Les leviers d’actions pour nous et nos élus existent, à toutes les échelles … mais ils doivent TOUS être activés : on ne peut se contenter d’agir sur un seul de ces sujets, car tout est lié. N’ayons pas peur ! Car cette métamorphose créera des emplois qui ont du sens, embellira nos cadres de vie et permettra plus de justice et de solidarité. Nous sommes désormais à la croisée des chemins, où chaque choix nous oriente soit vers un monde à +1,5°C, soit vers un monde à + 3°C. Ce ne sont pas seulement des chiffres, ce sont des seuils de basculement vers des mondes différents; Il est temps de choisir ! Et c’est maintenant que tout se joue.
C’est pourquoi, nous, ici rassemblés à Bayonne, unis et déterminés, déclarons solennellement le temps de l’espoir et de l’action !
Il est encore temps ! Changeons le système, et pas le climat !

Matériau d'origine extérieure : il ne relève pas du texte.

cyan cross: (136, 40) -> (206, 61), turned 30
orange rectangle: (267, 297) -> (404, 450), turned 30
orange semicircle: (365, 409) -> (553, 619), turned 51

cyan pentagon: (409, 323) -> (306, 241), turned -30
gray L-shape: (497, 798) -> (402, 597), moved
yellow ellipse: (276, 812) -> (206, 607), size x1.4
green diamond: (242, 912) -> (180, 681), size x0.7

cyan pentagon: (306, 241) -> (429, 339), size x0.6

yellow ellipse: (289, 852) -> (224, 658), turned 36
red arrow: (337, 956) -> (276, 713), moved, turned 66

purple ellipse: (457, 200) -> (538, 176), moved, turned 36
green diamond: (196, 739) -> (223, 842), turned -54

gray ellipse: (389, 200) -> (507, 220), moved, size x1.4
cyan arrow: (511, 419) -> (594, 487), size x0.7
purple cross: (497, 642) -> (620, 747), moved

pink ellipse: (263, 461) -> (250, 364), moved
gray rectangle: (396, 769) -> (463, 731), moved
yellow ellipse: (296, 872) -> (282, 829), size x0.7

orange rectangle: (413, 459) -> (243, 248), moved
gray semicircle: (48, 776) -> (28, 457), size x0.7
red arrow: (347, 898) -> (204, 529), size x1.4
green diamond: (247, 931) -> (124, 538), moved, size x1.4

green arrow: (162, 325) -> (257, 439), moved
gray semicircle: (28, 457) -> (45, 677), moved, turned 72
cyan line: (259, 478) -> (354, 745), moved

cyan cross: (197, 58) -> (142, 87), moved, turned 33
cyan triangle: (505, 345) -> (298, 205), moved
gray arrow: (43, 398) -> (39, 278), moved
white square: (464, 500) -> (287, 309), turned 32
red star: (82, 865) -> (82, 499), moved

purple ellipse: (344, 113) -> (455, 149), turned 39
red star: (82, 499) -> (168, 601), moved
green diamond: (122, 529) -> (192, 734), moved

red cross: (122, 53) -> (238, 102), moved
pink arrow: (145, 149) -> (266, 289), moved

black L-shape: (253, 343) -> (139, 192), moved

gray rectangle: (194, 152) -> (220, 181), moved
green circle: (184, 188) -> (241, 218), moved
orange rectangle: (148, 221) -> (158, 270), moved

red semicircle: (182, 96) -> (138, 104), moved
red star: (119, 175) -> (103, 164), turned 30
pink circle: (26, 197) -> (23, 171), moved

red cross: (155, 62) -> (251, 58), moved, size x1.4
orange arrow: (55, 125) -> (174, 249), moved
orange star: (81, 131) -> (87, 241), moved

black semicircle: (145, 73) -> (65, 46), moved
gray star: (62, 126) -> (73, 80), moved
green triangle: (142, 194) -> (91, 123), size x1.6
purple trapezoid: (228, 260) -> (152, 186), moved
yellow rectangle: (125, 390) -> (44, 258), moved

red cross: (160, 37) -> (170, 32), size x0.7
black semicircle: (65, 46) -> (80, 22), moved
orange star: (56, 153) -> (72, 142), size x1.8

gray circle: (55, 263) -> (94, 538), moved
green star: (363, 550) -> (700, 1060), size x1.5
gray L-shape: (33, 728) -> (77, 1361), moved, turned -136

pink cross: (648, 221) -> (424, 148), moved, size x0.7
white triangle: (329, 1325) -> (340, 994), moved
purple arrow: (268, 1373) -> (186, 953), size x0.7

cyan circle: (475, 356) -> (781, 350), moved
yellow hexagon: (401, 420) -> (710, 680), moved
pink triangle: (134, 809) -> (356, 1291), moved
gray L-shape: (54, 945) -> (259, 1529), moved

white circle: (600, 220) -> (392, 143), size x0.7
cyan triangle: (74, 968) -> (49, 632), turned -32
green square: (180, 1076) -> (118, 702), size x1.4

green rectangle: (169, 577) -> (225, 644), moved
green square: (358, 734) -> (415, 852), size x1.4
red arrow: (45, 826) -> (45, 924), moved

Et maintenant, nous vous appelons toutes et tous à tendre vos bras, à prendre les mains des personnes à vos côtés. Formons ainsi une forêt de bras levés et de mains serrées. Que cette forêt humaine symbolise la solidarité et l’organisation collective dont nous avons besoin pour gagner cette bataille décisive pour l’humanité et la vie sur Terre !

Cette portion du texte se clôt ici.